Post by denalihighway » Fri Feb 20, 2015 7:12 am

Hey lads - OK perhaps I need to do a bit more work on this, regarding the instrument / patches selections etc. And try some different reverbs. It felt like I was close though.

I've noticed how much further away I am now from the sound I want, and I'm getting further away the whole time by trying to EQ my way out of the distortion aspects and whatever mess I've got myself into. But the info on this thread I can implement to great effect regardless.

What I had basically was two piano tracks:

1) The dry piano, mixed low.
2) Duplicate of the above - with output send directly to aux reverb track, as I felt this would be best to be able to drench it in verb and mix back with the dry track. Possibly an ass-ways approach in this instance. I get the desired level of reverb when I crank the aux track but then the problems arise. All the problems are with this track. Like I said, by EQing the low mids, and mids I'm getting less distortion, kinda but then I'm losing the vibe.

The reverb is a Cathedral, around 5 sec, with the mids, and some lows dampened. High and low passed.

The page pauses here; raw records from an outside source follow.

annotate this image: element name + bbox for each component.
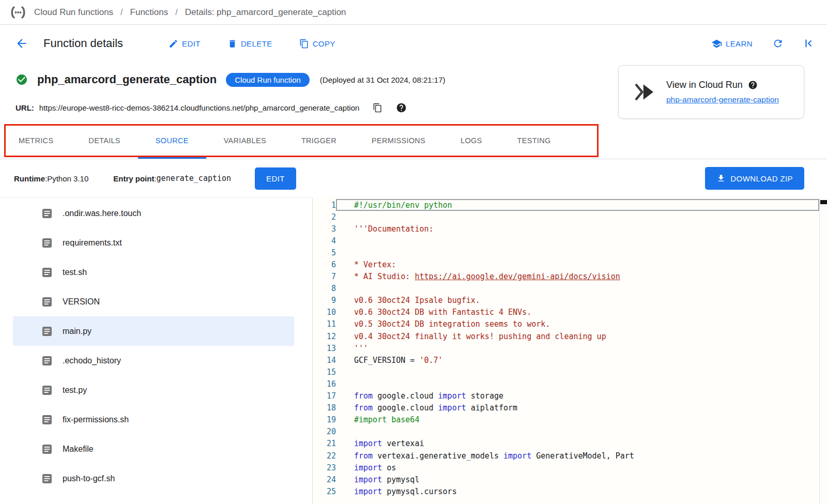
tab-testing[interactable]: TESTING	[500, 124, 569, 159]
file-row[interactable]: .echodo_history	[13, 346, 294, 375]
code-line[interactable]: 25import pymysql.cursors	[313, 485, 827, 497]
copy-function-button[interactable]: COPY	[299, 39, 335, 49]
tab-source[interactable]: SOURCE	[138, 124, 206, 159]
url-help-icon[interactable]	[396, 102, 407, 113]
file-icon	[42, 267, 52, 278]
file-name: .echodo_history	[63, 356, 121, 365]
line-number: 1	[313, 201, 336, 210]
code-line[interactable]: 3'''Documentation:	[313, 223, 827, 235]
line-number: 7	[313, 272, 336, 281]
file-row[interactable]: fix-permissions.sh	[13, 405, 294, 434]
code-line[interactable]: 14GCF_VERSION = '0.7'	[313, 354, 827, 366]
action-bar: Function details EDIT DELETE COPY LEARN	[0, 25, 827, 62]
collapse-panel-button[interactable]	[803, 38, 815, 49]
file-icon	[42, 297, 52, 307]
edit-function-button[interactable]: EDIT	[169, 39, 201, 49]
code-line[interactable]: 6* Vertex:	[313, 258, 827, 270]
file-row[interactable]: test.py	[13, 375, 294, 405]
cloud-functions-logo-icon	[9, 6, 27, 19]
code-line[interactable]: 18from google.cloud import aiplatform	[313, 402, 827, 414]
file-row[interactable]: push-to-gcf.sh	[13, 464, 294, 493]
download-zip-button[interactable]: DOWNLOAD ZIP	[705, 167, 804, 190]
line-number: 3	[313, 224, 336, 234]
cloud-run-service-link[interactable]: php-amarcord-generate-caption	[666, 95, 779, 104]
cloud-run-help-icon[interactable]	[748, 80, 758, 90]
learn-button[interactable]: LEARN	[711, 38, 753, 49]
refresh-button[interactable]	[772, 38, 784, 49]
code-editor[interactable]: 1#!/usr/bin/env python23'''Documentation…	[313, 197, 827, 504]
code-text: #!/usr/bin/env python	[336, 199, 819, 211]
code-line[interactable]: 17from google.cloud import storage	[313, 390, 827, 402]
file-name: push-to-gcf.sh	[63, 474, 115, 483]
tab-logs[interactable]: LOGS	[443, 124, 500, 159]
code-line[interactable]: 10v0.6 30oct24 DB with Fantastic 4 ENVs.	[313, 307, 827, 318]
learn-label: LEARN	[726, 39, 753, 48]
code-text: '''Documentation:	[336, 224, 819, 234]
source-content: .ondir.was.here.touch requirements.txt t…	[0, 197, 827, 504]
breadcrumb-functions[interactable]: Functions	[130, 7, 169, 18]
code-line[interactable]: 11v0.5 30oct24 DB integration seems to w…	[313, 318, 827, 330]
file-row[interactable]: test.sh	[13, 257, 294, 287]
tab-permissions[interactable]: PERMISSIONS	[354, 124, 443, 159]
cloud-run-card-title: View in Cloud Run	[666, 80, 743, 90]
tab-trigger[interactable]: TRIGGER	[284, 124, 354, 159]
copy-url-button[interactable]	[373, 103, 382, 113]
code-text: v0.4 30oct24 finally it works! pushing a…	[336, 332, 819, 341]
graduation-cap-icon	[711, 38, 722, 49]
code-line[interactable]: 4	[313, 235, 827, 247]
line-number: 2	[313, 212, 336, 222]
code-line[interactable]: 22from vertexai.generative_models import…	[313, 450, 827, 462]
code-line[interactable]: 2	[313, 211, 827, 223]
copy-icon	[299, 39, 309, 49]
line-number: 11	[313, 319, 336, 329]
back-button[interactable]	[11, 33, 32, 54]
breadcrumb-separator: /	[175, 8, 177, 17]
code-text: * Vertex:	[336, 260, 819, 269]
file-name: test.sh	[63, 268, 87, 277]
breadcrumb-app[interactable]: Cloud Run functions	[34, 7, 113, 18]
function-url: https://europe-west8-ricc-demos-386214.c…	[39, 103, 360, 112]
code-line[interactable]: 1#!/usr/bin/env python	[313, 199, 827, 211]
file-name: test.py	[63, 386, 87, 395]
file-icon	[42, 208, 52, 219]
line-number: 8	[313, 284, 336, 293]
code-line[interactable]: 15	[313, 366, 827, 378]
file-list: .ondir.was.here.touch requirements.txt t…	[0, 197, 313, 504]
download-zip-label: DOWNLOAD ZIP	[730, 174, 793, 183]
function-header: php_amarcord_generate_caption Cloud Run …	[0, 62, 827, 124]
code-text: import pymysql	[336, 475, 819, 484]
tab-variables[interactable]: VARIABLES	[206, 124, 284, 159]
line-number: 22	[313, 451, 336, 461]
tab-details[interactable]: DETAILS	[71, 124, 137, 159]
file-row[interactable]: VERSION	[13, 287, 294, 316]
code-line[interactable]: 9v0.6 30oct24 Ipsale bugfix.	[313, 295, 827, 307]
editor-scrollbar[interactable]	[819, 197, 827, 504]
line-number: 18	[313, 403, 336, 413]
file-row[interactable]: Makefile	[13, 434, 294, 464]
file-row[interactable]: main.py	[13, 316, 294, 346]
code-line[interactable]: 16	[313, 378, 827, 390]
code-line[interactable]: 20	[313, 426, 827, 438]
code-line[interactable]: 23import os	[313, 462, 827, 474]
line-number: 12	[313, 332, 336, 341]
edit-source-button[interactable]: EDIT	[255, 167, 296, 190]
code-line[interactable]: 21import vertexai	[313, 438, 827, 450]
code-line[interactable]: 5	[313, 247, 827, 258]
tab-metrics[interactable]: METRICS	[1, 124, 71, 159]
file-icon	[42, 238, 52, 248]
code-line[interactable]: 13'''	[313, 342, 827, 354]
code-text: GCF_VERSION = '0.7'	[336, 356, 819, 365]
code-line[interactable]: 19#import base64	[313, 414, 827, 426]
line-number: 13	[313, 344, 336, 353]
line-number: 23	[313, 463, 336, 472]
file-icon	[42, 356, 52, 366]
scrollbar-thumb[interactable]	[820, 200, 827, 204]
line-number: 10	[313, 308, 336, 317]
code-line[interactable]: 7* AI Studio: https://ai.google.dev/gemi…	[313, 271, 827, 283]
file-row[interactable]: .ondir.was.here.touch	[13, 198, 294, 228]
code-line[interactable]: 12v0.4 30oct24 finally it works! pushing…	[313, 330, 827, 342]
code-line[interactable]: 8	[313, 283, 827, 295]
delete-function-button[interactable]: DELETE	[227, 39, 272, 49]
file-row[interactable]: requirements.txt	[13, 228, 294, 257]
code-line[interactable]: 24import pymysql	[313, 474, 827, 485]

I've noticed ironically, that in a earlier version, I had a maximiser in the track chain, and it didn't seem to be distorting like this (I took anything in the latest version that might be pushing resonant frequencies) - but the mix was bounced at very volume. Here is that earlier one. https://soundcloud.com/stasissounds/com ... t-jan-28th

I love the 'thru track' approach to applying reverb but it doesn't seem to be working here. Hmmm.